■ Description of the task:
Repeat only the lines below that run from the line with "FAIR HOUSING NOTICE" to the line with "Free Sports TV", ends included; skip every picture.
● ● ● ● ● ● ●
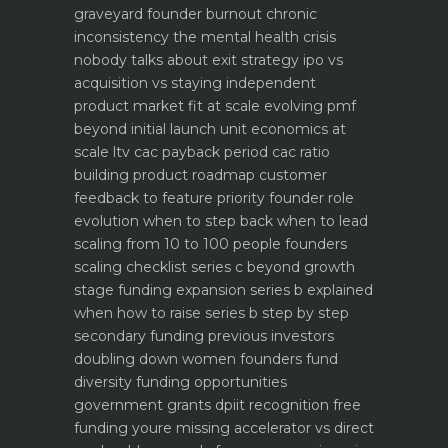
graveyard
founder burnout chronic
inconsistency the mental health crisis
nobody talks about
exit strategy ipo vs
acquisition vs staying independent
product market fit at scale evolving pmf
beyond initial launch
unit economics at
scale ltv cac payback period cac ratio
building product roadmap customer
feedback to feature priority
founder role
evolution when to step back when to lead
scaling from 10 to 100 people founders
scaling checklist
series c beyond growth
stage funding expansion
series b explained
when how to raise series b step by step
secondary funding previous investors
doubling down
women founders fund
diversity funding opportunities
government grants dpiit recognition free
funding youre missing
accelerator vs direct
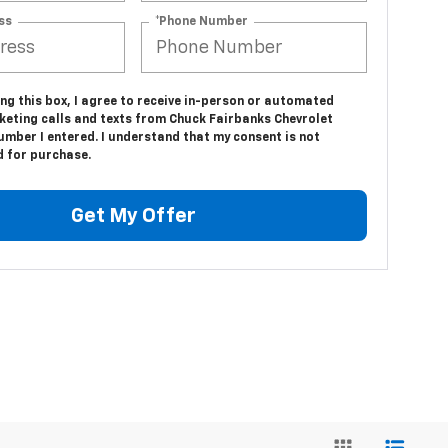
ss
*Phone Number
ing this box, I agree to receive in-person or automated
keting calls and texts from Chuck Fairbanks Chevrolet
umber I entered. I understand that my consent is not
d for purchase.
Get My Offer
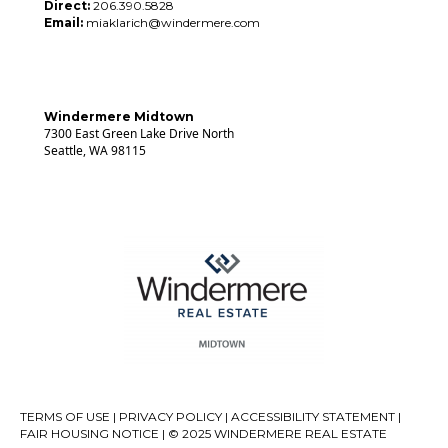
Direct:
206.390.5828
Email:
miaklarich@windermere.com
Windermere Midtown
7300 East Green Lake Drive North
Seattle, WA 98115
TERMS OF USE
|
PRIVACY POLICY
|
ACCESSIBILITY STATEMENT
|
FAIR HOUSING NOTICE
| © 2025 WINDERMERE REAL ESTATE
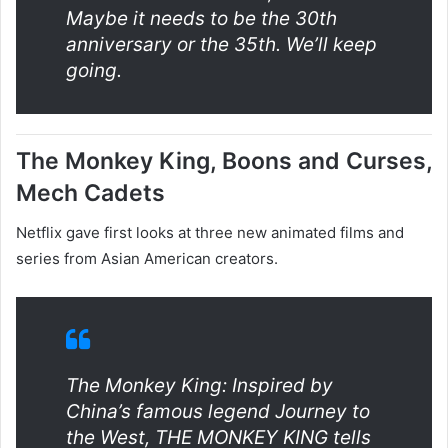
Maybe it needs to be the 30th
anniversary or the 35th. We’ll keep
going.
The Monkey King, Boons and Curses,
Mech Cadets
Netflix gave first looks at three new animated films and
series from Asian American creators.
The Monkey King: Inspired by
China’s famous legend Journey to
the West, THE MONKEY KING tells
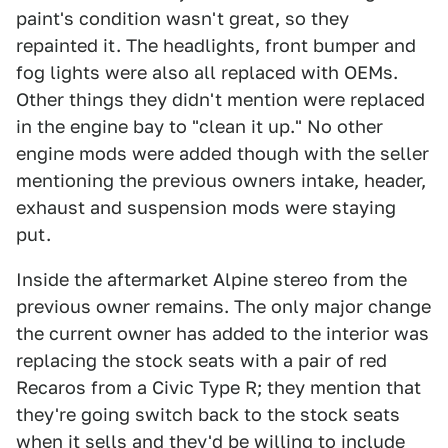
paint's condition wasn't great, so they
repainted it. The headlights, front bumper and
fog lights were also all replaced with OEMs.
Other things they didn't mention were replaced
in the engine bay to "clean it up." No other
engine mods were added though with the seller
mentioning the previous owners intake, header,
exhaust and suspension mods were staying
put.
Inside the aftermarket Alpine stereo from the
previous owner remains. The only major change
the current owner has added to the interior was
replacing the stock seats with a pair of red
Recaros from a Civic Type R; they mention that
they're going switch back to the stock seats
when it sells and they'd be willing to include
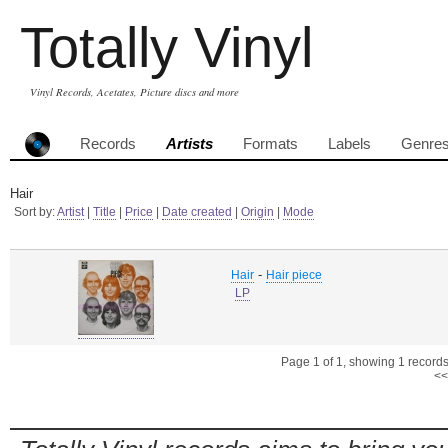
Totally Vinyl
Vinyl Records, Acetates, Picture discs and more
Records
Artists
Formats
Labels
Genre
Hair
Sort by:
Artist
|
Title
|
Price
|
Date created
|
Origin
|
Mode
-
Hair
Hair piece
LP
Page 1 of 1, showing 1 records 
<<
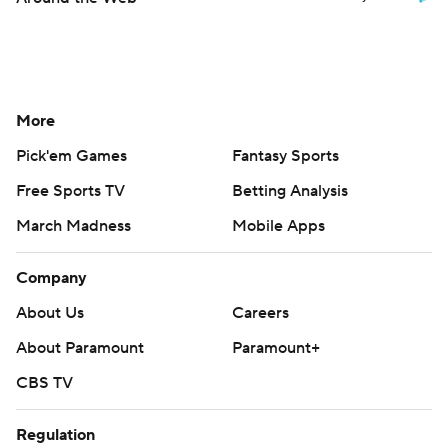
More
Pick'em Games
Fantasy Sports
Free Sports TV
Betting Analysis
March Madness
Mobile Apps
Company
About Us
Careers
About Paramount
Paramount+
CBS TV
Regulation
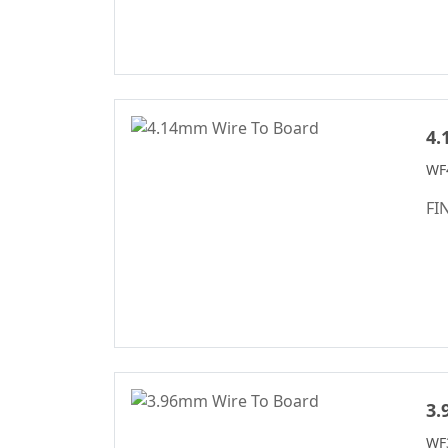
Box Header
Connector Series
SPC Connector
Series
4.
MRC Connector
Series
WF4
Box-Header-
FI
Connector
Sensor Connector
Series
Ejector Header
Connector Series
Ejector Header
Series
3.
Box Header
Connector
WF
● ● ● ● ● ● ●
■ Expected answer:
FAIR HOUSING NOTICE
| © 2025 WINDERMERE REAL ESTATE
Maybe it needs to be the 30th
anniversary or the 35th. We’ll keep
going.
The Monkey King, Boons and Curses,
Mech Cadets
Netflix gave first looks at three new animated films and
series from Asian American creators.
The Monkey King: Inspired by
China’s famous legend Journey to
the West, THE MONKEY KING tells
paint's condition wasn't great, so they
repainted it. The headlights, front bumper and
fog lights were also all replaced with OEMs.
Other things they didn't mention were replaced
in the engine bay to "clean it up." No other
engine mods were added though with the seller
mentioning the previous owners intake, header,
exhaust and suspension mods were staying
put.
Inside the aftermarket Alpine stereo from the
previous owner remains. The only major change
the current owner has added to the interior was
replacing the stock seats with a pair of red
Recaros from a Civic Type R; they mention that
they're going switch back to the stock seats
when it sells and they'd be willing to include
Totally Vinyl
Vinyl Records, Acetates, Picture discs and more
Records
Artists
Formats
Labels
Genre
Hair
Sort by:
Artist
|
Title
|
Price
|
Date created
|
Origin
|
Mode
-
Hair
Hair piece
LP
Page 1 of 1, showing 1 records 
<<
More
Pick'em Games
Fantasy Sports
Free Sports TV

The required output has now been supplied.